I went to see Kota Ezawa speak this afternoon in the August Coppola Theater. I've been intrigued by his work for years and so it was interesting to see him and hear about his thought processes. You may know him by this piece, an animated painting of the O.J. Simpson verdict:
This piece, which is accompanied by real audio from the hearing took him over a year to complete and is on view in The Fine Arts Gallery at SFSU for another week or so. He also showed us a piece called "Who's Afraid of Black, White and Gray", inspired by the film. "Who's Afraid of Virginia Wolf", and is done in all gray tones.
I appreciate that he uses subject matter that Americans can easily connect to. When he was first beginning to study art, his favorites were Andy Warhol and Jeff Koons. He enjoyed their banality and the fact that their work was easily understandable by all. (which is exactly what Gilbert and George are claiming to do)

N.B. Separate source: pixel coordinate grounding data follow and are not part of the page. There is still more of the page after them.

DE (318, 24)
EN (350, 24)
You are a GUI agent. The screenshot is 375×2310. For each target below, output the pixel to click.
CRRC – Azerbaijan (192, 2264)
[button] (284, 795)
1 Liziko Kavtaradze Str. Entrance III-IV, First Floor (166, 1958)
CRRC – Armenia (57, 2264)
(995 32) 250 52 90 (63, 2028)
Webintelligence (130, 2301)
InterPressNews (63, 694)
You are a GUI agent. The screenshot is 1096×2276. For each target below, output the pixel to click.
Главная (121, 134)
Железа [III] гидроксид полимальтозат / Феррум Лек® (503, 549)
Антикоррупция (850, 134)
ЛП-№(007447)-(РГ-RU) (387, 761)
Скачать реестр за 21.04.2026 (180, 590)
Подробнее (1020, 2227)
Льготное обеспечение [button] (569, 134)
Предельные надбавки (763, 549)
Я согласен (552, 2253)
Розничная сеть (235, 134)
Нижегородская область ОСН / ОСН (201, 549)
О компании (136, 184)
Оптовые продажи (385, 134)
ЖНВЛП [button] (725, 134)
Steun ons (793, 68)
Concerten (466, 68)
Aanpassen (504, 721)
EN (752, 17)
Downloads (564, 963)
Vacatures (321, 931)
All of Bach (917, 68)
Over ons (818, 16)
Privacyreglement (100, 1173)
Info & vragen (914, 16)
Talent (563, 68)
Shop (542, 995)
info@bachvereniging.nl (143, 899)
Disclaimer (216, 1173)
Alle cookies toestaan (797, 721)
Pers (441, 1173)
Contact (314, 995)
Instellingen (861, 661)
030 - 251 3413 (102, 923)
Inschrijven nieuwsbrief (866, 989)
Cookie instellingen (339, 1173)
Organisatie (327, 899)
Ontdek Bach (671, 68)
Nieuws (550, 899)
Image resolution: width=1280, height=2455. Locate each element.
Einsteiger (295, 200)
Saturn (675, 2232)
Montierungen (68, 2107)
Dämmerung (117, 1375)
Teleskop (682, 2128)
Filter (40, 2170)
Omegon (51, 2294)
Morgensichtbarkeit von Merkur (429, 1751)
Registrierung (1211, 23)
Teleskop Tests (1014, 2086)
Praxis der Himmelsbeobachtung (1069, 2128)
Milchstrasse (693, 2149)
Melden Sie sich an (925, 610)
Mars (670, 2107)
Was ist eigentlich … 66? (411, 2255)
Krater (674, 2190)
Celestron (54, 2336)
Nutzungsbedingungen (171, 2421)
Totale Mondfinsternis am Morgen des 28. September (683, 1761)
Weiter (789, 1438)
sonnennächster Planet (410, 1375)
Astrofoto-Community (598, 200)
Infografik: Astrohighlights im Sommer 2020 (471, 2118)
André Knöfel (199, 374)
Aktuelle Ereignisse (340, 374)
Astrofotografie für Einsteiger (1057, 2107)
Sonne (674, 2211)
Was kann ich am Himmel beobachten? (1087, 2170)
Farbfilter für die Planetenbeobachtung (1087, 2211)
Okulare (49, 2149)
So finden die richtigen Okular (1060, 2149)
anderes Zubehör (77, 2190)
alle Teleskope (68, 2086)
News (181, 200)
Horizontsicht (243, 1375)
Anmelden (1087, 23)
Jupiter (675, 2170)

He believes in the "original thought" and spoke about working intuitively. What he does is this: he takes the first thing that comes to his mind, does it, and then later works out it's meaning. I really appreciate this notion that you don't have to kick an idea into the ground in order to make it meaningful. If a person is confident that his or her first idea will be meaningful, and is willing to put in the amount of work, this way would allow a whole new experience of the creative process.